Schultz got the chance and seems to have made the most of it. As CEO and president of Seattle's Starbucks since 1987, he has overseen phenomenal growth -- a compounded annual rate of 80% over the past three years -- resulting, to hear him tell it, from one central strategy. "Our only sustainable competitive advantage," explains Schultz, "is the quality of our work force. We're building a national retail company by creating pride in -- and a stake in -- the outcome of our labor."
The centerpiece of Schultz's vision is a generous and comprehensive employee-benefits package encompassing health care, stock options, training programs, career counseling, and product discounts for all workers, full-time and part-time. "No one can afford to not provide these kinds of benefits," says Schultz. "The desire to scrimp on these essentials helps reinforce the sense of mediocrity that seeps into many companies. Without them, people don't feel financially or spiritually tied to their jobs." Emily Ericsen, head of Starbucks's human resources, puts it another way: "We are in the people-development business almost as much as the coffee business."
Though the connection between such an aggressive employee-benefits package and the bottom line is often difficult to show conclusively, the circumstantial evidence in Starbucks's case is compelling.

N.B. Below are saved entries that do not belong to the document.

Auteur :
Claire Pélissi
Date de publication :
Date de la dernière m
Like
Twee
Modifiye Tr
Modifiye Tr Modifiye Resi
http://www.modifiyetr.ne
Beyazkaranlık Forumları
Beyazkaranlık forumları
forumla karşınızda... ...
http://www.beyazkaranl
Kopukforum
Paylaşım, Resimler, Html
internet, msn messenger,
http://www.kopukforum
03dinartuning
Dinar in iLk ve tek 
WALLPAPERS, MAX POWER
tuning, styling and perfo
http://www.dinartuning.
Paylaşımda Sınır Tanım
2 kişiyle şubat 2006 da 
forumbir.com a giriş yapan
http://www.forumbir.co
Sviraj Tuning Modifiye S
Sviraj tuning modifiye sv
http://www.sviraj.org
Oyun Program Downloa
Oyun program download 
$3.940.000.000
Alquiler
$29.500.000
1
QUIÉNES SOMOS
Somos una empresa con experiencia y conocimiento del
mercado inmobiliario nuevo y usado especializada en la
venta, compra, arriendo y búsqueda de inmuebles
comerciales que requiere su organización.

The company is clearly on its way to becoming the dominant specialty coffee retailer and brand in North America. Since Starbucks went public, in June, the stock price has climbed 82%. Employee attrition, which typically hovers in the triple digits for food retailers, is less than 50%. The company is posting higher profit margins every year, beating even Schultz's own ambitious targets, and Starbucks's health-care costs, despite the extensive coverage, are well within the national average.
Looking at Schultz's success so far, Corey Rosen, director of the National Center for Employee Ownership, in Oakland, Calif., notes that Starbucks is swimming against the tide. "They've clearly taken a different approach. Many retailers want a lot of turnover so they don't have to pay a lot of benefits. Starbucks doesn't want turnover; it wants loyalty." As for the stock options, Rosen adds, "it's extremely unusual to offer those. I don't know of any retailers offering them. And I don't know anyone who offers them to part-timers."

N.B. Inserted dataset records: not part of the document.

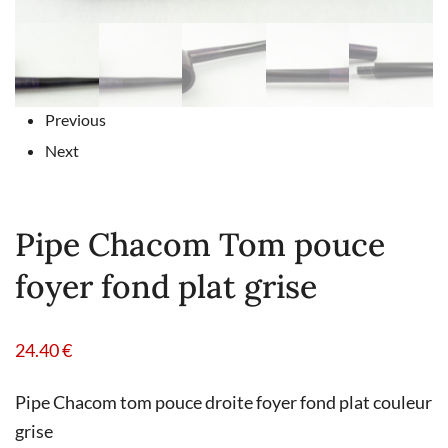
Previous
Next
Pipe Chacom Tom pouce
foyer fond plat grise
24.40
€
Pipe Chacom tom pouce droite foyer fond plat couleur
grise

For his part, Schultz says he needs no further proof that employee benefits are the key to competitiveness and growth. He's convinced his employees are working harder and smarter because they have a stake in the outcome. "We can't achieve our strategic objectives without a work force of people who are immersed in the same commitment as management," he says.
Dressed in soft green slacks and a tieless starched shirt, fresh from selling the company stock to investors across Europe and the United States, Schultz bounds along the carpeted floor from one end of his office to the window overlooking the roasting-plant floor. Shifting from loafered foot to foot as if he had downed several gallons of his own Kona Blend, he begins ticking off the company's milestones.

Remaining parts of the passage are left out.